◆ What you need to do
The response should hold each line from the entries below where "Endocrinology" is found.

::::::

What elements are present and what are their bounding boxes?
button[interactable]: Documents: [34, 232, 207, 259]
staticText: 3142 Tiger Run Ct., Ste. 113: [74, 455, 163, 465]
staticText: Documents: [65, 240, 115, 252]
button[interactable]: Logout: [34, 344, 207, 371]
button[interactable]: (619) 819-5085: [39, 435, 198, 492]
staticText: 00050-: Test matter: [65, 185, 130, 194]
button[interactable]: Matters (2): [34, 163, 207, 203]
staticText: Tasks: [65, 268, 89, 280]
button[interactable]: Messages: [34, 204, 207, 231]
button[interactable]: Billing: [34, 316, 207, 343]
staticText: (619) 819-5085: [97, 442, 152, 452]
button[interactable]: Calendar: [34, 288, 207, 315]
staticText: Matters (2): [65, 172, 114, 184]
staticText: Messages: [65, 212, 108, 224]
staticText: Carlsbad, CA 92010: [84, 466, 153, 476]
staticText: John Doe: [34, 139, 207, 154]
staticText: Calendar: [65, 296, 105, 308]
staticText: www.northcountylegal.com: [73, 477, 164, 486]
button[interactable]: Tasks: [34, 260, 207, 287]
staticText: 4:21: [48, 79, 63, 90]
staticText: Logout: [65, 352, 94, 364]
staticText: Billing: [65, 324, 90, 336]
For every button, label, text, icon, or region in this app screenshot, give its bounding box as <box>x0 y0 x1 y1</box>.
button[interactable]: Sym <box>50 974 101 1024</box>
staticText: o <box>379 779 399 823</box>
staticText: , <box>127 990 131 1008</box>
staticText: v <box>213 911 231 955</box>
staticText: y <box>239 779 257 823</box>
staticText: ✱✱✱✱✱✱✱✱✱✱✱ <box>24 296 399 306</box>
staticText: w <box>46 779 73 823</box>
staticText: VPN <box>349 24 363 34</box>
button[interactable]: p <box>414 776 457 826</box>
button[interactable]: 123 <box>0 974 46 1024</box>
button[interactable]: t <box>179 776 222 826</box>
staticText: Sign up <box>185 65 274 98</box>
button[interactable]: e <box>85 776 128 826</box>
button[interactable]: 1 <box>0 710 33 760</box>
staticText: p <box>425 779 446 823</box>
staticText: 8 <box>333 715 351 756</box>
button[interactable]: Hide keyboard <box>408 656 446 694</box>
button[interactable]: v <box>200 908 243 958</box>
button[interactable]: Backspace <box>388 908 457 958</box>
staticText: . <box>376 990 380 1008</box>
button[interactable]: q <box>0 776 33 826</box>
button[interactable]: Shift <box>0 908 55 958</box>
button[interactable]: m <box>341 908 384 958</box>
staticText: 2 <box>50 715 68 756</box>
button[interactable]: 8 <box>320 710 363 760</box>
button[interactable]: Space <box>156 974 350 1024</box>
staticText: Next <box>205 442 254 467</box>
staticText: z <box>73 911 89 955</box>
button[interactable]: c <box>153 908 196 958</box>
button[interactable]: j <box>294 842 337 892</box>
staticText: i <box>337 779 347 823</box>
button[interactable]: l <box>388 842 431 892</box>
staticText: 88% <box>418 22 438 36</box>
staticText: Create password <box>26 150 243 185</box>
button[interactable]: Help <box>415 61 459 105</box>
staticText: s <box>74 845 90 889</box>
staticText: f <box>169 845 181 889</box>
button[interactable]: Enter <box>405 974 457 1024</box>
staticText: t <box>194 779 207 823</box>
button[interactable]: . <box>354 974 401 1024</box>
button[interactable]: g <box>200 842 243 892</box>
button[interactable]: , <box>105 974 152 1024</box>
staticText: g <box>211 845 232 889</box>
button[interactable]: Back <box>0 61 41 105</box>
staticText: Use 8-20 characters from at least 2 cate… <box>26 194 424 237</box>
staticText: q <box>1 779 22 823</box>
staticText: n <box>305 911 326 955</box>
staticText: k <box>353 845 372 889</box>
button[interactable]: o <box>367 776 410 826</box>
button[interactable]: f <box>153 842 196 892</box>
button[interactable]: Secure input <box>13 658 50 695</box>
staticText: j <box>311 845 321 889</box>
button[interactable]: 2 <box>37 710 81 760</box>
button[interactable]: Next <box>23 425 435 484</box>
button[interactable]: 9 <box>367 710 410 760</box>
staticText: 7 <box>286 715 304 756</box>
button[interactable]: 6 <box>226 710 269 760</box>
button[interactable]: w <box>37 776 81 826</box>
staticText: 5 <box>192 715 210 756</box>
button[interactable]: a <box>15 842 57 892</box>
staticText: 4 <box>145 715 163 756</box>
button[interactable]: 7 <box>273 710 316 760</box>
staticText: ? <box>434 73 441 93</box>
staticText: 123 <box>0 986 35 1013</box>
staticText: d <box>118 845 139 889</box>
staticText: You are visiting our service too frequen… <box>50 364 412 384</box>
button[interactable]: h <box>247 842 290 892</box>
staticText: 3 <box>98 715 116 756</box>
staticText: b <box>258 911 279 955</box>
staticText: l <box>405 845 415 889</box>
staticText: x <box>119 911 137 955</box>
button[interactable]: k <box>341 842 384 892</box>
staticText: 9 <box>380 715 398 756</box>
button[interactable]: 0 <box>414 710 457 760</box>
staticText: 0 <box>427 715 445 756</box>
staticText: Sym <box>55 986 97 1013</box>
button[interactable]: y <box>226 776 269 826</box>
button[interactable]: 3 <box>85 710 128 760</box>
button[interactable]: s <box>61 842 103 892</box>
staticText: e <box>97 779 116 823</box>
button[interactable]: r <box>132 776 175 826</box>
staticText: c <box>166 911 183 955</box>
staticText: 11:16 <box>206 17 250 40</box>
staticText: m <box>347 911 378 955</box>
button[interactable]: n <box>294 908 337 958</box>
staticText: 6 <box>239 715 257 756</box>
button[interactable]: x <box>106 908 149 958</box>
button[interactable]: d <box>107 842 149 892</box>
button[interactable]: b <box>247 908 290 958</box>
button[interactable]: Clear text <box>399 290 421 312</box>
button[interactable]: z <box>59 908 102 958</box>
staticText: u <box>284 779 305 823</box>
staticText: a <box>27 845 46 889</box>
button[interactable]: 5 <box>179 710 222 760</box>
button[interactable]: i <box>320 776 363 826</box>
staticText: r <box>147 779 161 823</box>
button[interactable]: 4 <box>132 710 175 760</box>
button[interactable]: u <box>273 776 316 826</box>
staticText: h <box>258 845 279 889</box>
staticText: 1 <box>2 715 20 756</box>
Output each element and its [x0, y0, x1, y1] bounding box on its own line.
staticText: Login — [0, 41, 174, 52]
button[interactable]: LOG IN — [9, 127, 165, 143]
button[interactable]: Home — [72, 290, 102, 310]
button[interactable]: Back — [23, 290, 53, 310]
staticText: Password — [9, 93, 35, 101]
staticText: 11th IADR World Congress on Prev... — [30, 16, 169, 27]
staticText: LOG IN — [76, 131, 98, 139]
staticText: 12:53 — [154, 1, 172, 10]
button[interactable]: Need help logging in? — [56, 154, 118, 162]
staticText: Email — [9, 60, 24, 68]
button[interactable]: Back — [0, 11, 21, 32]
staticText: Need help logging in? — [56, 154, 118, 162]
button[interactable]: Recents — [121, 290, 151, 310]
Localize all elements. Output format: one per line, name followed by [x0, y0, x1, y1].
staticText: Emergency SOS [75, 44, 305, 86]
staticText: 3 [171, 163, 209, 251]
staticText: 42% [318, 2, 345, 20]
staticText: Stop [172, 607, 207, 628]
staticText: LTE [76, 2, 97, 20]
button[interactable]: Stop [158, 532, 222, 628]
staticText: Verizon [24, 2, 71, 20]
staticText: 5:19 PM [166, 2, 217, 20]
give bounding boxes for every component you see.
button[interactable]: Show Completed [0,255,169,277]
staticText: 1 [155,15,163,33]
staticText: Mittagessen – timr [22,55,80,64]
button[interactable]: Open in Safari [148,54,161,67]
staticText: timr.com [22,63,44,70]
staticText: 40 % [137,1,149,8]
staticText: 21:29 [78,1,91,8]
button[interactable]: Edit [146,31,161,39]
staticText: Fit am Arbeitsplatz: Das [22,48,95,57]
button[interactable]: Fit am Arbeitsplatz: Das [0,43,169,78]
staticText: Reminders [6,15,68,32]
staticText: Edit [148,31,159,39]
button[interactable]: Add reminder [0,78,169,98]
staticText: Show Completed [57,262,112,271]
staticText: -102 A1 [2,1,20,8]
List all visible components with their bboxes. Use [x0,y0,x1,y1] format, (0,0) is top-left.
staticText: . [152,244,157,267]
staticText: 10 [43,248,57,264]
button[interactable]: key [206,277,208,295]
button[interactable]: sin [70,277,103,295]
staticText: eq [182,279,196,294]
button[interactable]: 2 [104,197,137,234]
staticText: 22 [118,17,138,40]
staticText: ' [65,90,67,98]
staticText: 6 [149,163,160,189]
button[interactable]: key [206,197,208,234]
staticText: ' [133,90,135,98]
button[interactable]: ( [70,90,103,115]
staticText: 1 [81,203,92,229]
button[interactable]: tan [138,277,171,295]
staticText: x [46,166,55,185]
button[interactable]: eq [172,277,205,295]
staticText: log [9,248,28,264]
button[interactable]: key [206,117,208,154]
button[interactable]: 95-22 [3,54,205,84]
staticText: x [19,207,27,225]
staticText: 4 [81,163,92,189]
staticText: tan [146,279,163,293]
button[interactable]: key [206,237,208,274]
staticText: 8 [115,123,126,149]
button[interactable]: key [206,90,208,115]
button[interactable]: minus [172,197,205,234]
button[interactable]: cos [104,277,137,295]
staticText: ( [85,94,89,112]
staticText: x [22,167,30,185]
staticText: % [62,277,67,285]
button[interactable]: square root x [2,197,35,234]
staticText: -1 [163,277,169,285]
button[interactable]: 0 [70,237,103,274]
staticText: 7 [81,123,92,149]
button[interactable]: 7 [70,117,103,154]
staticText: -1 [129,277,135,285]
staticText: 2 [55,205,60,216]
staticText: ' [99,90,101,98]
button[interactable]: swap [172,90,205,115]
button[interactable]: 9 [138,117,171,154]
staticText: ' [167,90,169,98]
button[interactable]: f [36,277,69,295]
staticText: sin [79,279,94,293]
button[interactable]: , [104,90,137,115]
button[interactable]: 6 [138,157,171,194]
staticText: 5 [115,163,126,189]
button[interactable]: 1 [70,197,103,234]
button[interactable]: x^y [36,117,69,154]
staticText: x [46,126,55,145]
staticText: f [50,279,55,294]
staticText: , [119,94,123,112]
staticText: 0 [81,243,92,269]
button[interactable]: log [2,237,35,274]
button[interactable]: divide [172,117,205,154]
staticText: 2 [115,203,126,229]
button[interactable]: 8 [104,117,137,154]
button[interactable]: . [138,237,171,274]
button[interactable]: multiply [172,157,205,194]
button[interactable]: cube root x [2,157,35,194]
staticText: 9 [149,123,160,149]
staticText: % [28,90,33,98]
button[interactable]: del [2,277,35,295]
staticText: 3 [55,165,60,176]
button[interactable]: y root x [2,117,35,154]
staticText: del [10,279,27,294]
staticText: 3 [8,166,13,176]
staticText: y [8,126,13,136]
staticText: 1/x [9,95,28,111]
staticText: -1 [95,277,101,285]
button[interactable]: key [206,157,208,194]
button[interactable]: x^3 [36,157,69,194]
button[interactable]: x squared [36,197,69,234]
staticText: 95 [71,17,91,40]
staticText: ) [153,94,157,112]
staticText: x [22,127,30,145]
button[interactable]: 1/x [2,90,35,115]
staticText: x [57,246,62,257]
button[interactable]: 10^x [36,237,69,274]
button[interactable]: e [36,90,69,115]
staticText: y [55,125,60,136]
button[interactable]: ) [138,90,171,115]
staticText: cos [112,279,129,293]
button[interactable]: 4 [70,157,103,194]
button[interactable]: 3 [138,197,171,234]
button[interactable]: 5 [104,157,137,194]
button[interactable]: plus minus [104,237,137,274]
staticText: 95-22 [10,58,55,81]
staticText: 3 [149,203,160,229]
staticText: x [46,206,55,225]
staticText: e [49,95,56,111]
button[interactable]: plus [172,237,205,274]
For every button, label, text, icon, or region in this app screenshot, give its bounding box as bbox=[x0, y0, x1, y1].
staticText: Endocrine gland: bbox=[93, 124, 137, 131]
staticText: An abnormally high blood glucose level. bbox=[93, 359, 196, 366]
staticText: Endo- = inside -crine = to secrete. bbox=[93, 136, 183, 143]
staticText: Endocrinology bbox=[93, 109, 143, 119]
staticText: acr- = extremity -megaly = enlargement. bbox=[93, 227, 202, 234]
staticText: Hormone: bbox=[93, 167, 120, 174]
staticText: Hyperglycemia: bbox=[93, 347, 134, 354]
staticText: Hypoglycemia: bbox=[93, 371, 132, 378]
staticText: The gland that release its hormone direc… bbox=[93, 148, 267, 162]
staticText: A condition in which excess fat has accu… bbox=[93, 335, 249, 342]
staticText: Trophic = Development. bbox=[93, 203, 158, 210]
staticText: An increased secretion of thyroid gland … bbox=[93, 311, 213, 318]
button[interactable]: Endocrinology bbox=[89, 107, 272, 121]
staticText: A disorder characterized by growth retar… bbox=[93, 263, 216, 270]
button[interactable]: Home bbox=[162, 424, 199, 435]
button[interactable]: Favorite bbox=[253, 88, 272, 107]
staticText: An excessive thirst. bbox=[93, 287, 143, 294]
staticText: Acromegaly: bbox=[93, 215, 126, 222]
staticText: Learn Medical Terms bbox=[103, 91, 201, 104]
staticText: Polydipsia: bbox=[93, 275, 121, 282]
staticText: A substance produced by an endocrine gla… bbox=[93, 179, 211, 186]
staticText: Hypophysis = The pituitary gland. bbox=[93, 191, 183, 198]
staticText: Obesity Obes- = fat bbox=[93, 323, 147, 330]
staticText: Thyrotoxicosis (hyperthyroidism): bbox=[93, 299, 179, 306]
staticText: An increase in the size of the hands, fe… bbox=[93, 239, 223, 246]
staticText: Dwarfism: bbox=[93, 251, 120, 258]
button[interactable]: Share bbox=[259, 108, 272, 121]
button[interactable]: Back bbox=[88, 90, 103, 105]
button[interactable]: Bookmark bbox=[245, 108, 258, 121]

::::::

◆ Task response
staticText: Endocrinology bbox=[93, 109, 143, 119]
button[interactable]: Endocrinology bbox=[89, 107, 272, 121]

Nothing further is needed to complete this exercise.